October 17, 2012 9:51 am

BHP chief warns of end to record prices

  • Share
  • Print
  • Clip
  • Gift Article
  • Comments

The chief executive of BHP Billiton has warned there will be no return to the record commodity prices enjoyed by the industry over the past decade.

Speaking at the Brisbane Mining Club on Wednesday, Marius Kloppers said the “supply shortage” driven by China’s rapid economic growth had now largely been filled and prices would return to long-term levels.

“What this means is that the record prices we experienced over the past decade, driven by the ‘demand shock’, will not be there to support returns over the next 10 years,” he said.

“What we can instead expect is demand growth at more predictable and sustainable levels and more moderated pricing.”

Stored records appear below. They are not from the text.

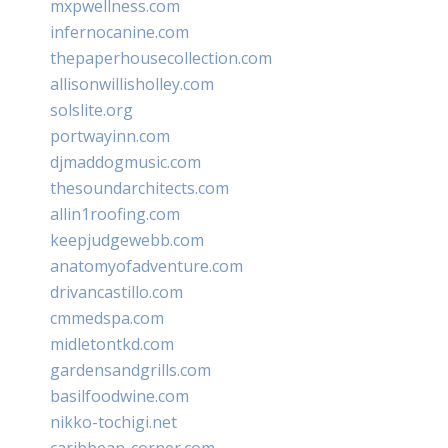
mxpwellness.com
infernocanine.com
thepaperhousecollection.com
allisonwillisholley.com
solslite.org
portwayinn.com
djmaddogmusic.com
thesoundarchitects.com
allin1roofing.com
keepjudgewebb.com
anatomyofadventure.com
drivancastillo.com
cmmedspa.com
midletontkd.com
gardensandgrills.com
basilfoodwine.com
nikko-tochigi.net
caribbean-corner.com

Mr Kloppers said the challenge facing the industry in this new environment would be to improve productivity and hold down costs.

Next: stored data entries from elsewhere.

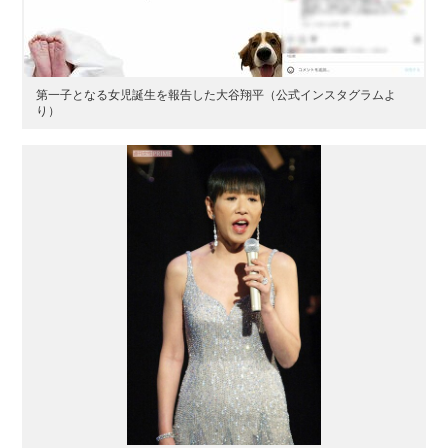
第一子となる女児誕生を報告した大谷翔平（公式インスタグラムよ
り）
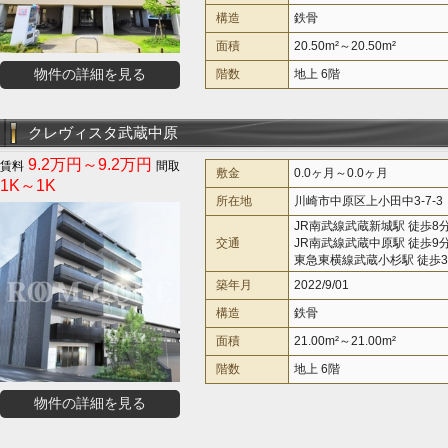
構造
鉄骨
面積
20.50m²～20.50m²
物件の詳細を見る
階数
地上 6階
クレヴィスタ武蔵中原
9.2万円～9.2万円
敷金
0.0ヶ月～0.0ヶ月
1K～1K
所在地
川崎市中原区上小田中3-7-3
JR南武線武蔵新城駅 徒歩8
交通
JR南武線武蔵中原駅 徒歩9
東急東横線武蔵小杉駅 徒歩3
築年月
2022/9/01
構造
鉄骨
面積
21.00m²～21.00m²
階数
地上 6階
物件の詳細を見る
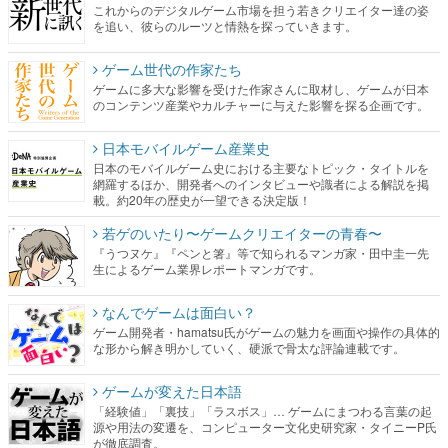
これからのデジタルゲーム市場を担う若きクリエイター達の姿
を追い、彼らのルーツと情熱を探っていきます。
ゲーム世代の作家たち
ゲームに多大な影響を受けた作家さんに取材し、ゲームが日本
のコンテンツ産業やカルチャーに与えた影響を探る企画です。
日本モバイルゲーム産業史
日本のモバイルゲーム史における主要なトピック・タイトルを
網羅するほか、開発者へのインタビューや識者による解説を掲
載。約20年の歴史が一望できる決定版！
若ゲのいたり〜ゲームクリエイターの青春〜
『うつヌケ』『ペンと箸』等で知られるマンガ家・田中圭一先
生によるゲーム業界レポートマンガです。
なんでゲームは面白い？
ゲーム開発者・hamatsu氏がゲームの魅力を画面や操作の具体的
な形から解き明かしていく、硬派で骨太な評論連載です。
ゲームが変えた日本語
「経験値」「裏技」「ラスボス」… ゲームにまつわる言葉の起
源や用法の変遷を、コンピューター文化史研究家・タイニーP氏
が徹底調査。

His comments came as the world’s biggest resources company by market value reported record production from its petroleum division, underlining the growing importance of its oil and gas business.

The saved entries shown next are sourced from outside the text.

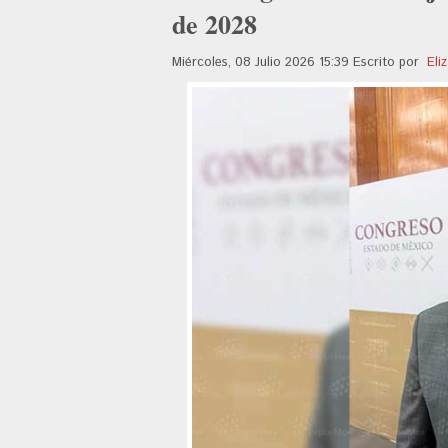
de 2028
Miércoles, 08 Julio 2026 15:39
Escrito por
Eli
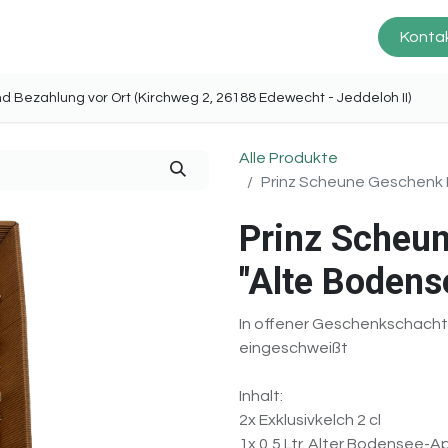
Prinz Scheune
Produkte
Service
Kontak
ng und Bezahlung vor Ort (Kirchweg 2, 26188 Edewecht - Jeddel
Alle Produkte
Prinz Scheune Geschenk N
Prinz Scheun
"Alte Bodens
In offener Geschenkschachte
eingeschweißt
Inhalt:
2x Exklusivkelch 2 cl
1x 0,5 Ltr. Alter Bodensee-Ap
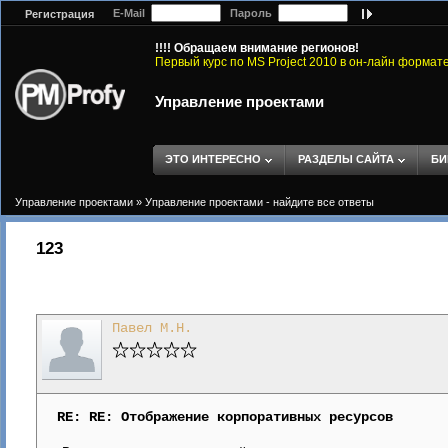
E-Mail
Пароль
Регистрация
!!!! Обращаем внимание регионов!
Первый курс по MS Project 2010 в он-лайн формат
Управление проектами
ЭТО ИНТЕРЕСНО
РАЗДЕЛЫ САЙТА
БИ
Управление проектами
»
Управление проектами - найдите все ответы
123
Павел М.Н.
RE: RE: Отображение корпоративных ресурсов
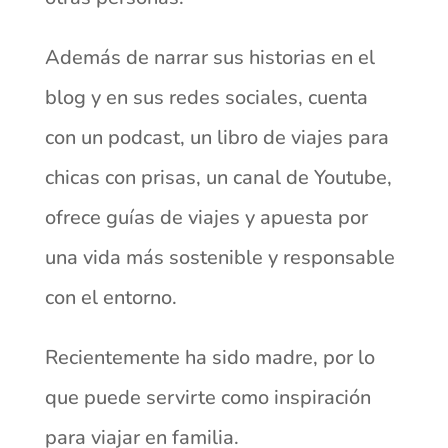
Además de narrar sus historias en el
blog y en sus redes sociales, cuenta
con un podcast, un libro de viajes para
chicas con prisas, un canal de Youtube,
ofrece guías de viajes y apuesta por
una vida más sostenible y responsable
con el entorno.
Recientemente ha sido madre, por lo
que puede servirte como inspiración
para viajar en familia.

In the three months to the end of September, BHP said daily output averaged 666,000 barrels of oil equivalent, boosted by the return to production of two rigs in the Gulf of Mexico that had been shut for repairs and by strong performance of its US shale gas assets.

BHP on Wednesday also reported strong figures from its Australian coking coal operations, where production increased by 10 per cent to 8.9m tonnes over the previous quarter.

But the performance of the company’s iron ore division was less impressive.

Production of iron ore from its mines in the Pilbara region of Western Australia slipped to 43.4m tonnes for the quarter, from 44.7m tonnes in the prior quarter. However, BHP said it remained on track to lift production of the key steelmaking ingredient by 5 per cent to 183m tonnes in the year to June 2013.

On Tuesday, rival Rio Tinto confirmed guidance for its iron ore business in the region. The world’s second-largest miner of iron ore after Brazil’s Vale said it was on track to ship 250m tonnes of iron ore this year, after producing a record 63m tonnes from its mines in the Pilbara in the three months to the end of September.

Shares in BHP rose 1.1 per cent to A$33.45 in Sydney on Wednesday with analysts describing the update as “solid” and slightly ahead of market expectations.

Meanwhile, Xstrata, the Anglo-Swiss mining group facing a revised $80bn merger offer from commodities trader Glencore, broadly met expectations on third-quarter production.

In what may be its last update as an independent company, Xstrata said that volumes of thermal coal, zinc and lead had increased compared with the third quarter of last year, with output of thermal coal increasing 13 per cent over the first nine months of the year compared with 2011.

However, copper production dipped by 13 per cent in the third quarter as Xstrata continued “to transition from older, end-of-life mines to new, lower-cost operations”.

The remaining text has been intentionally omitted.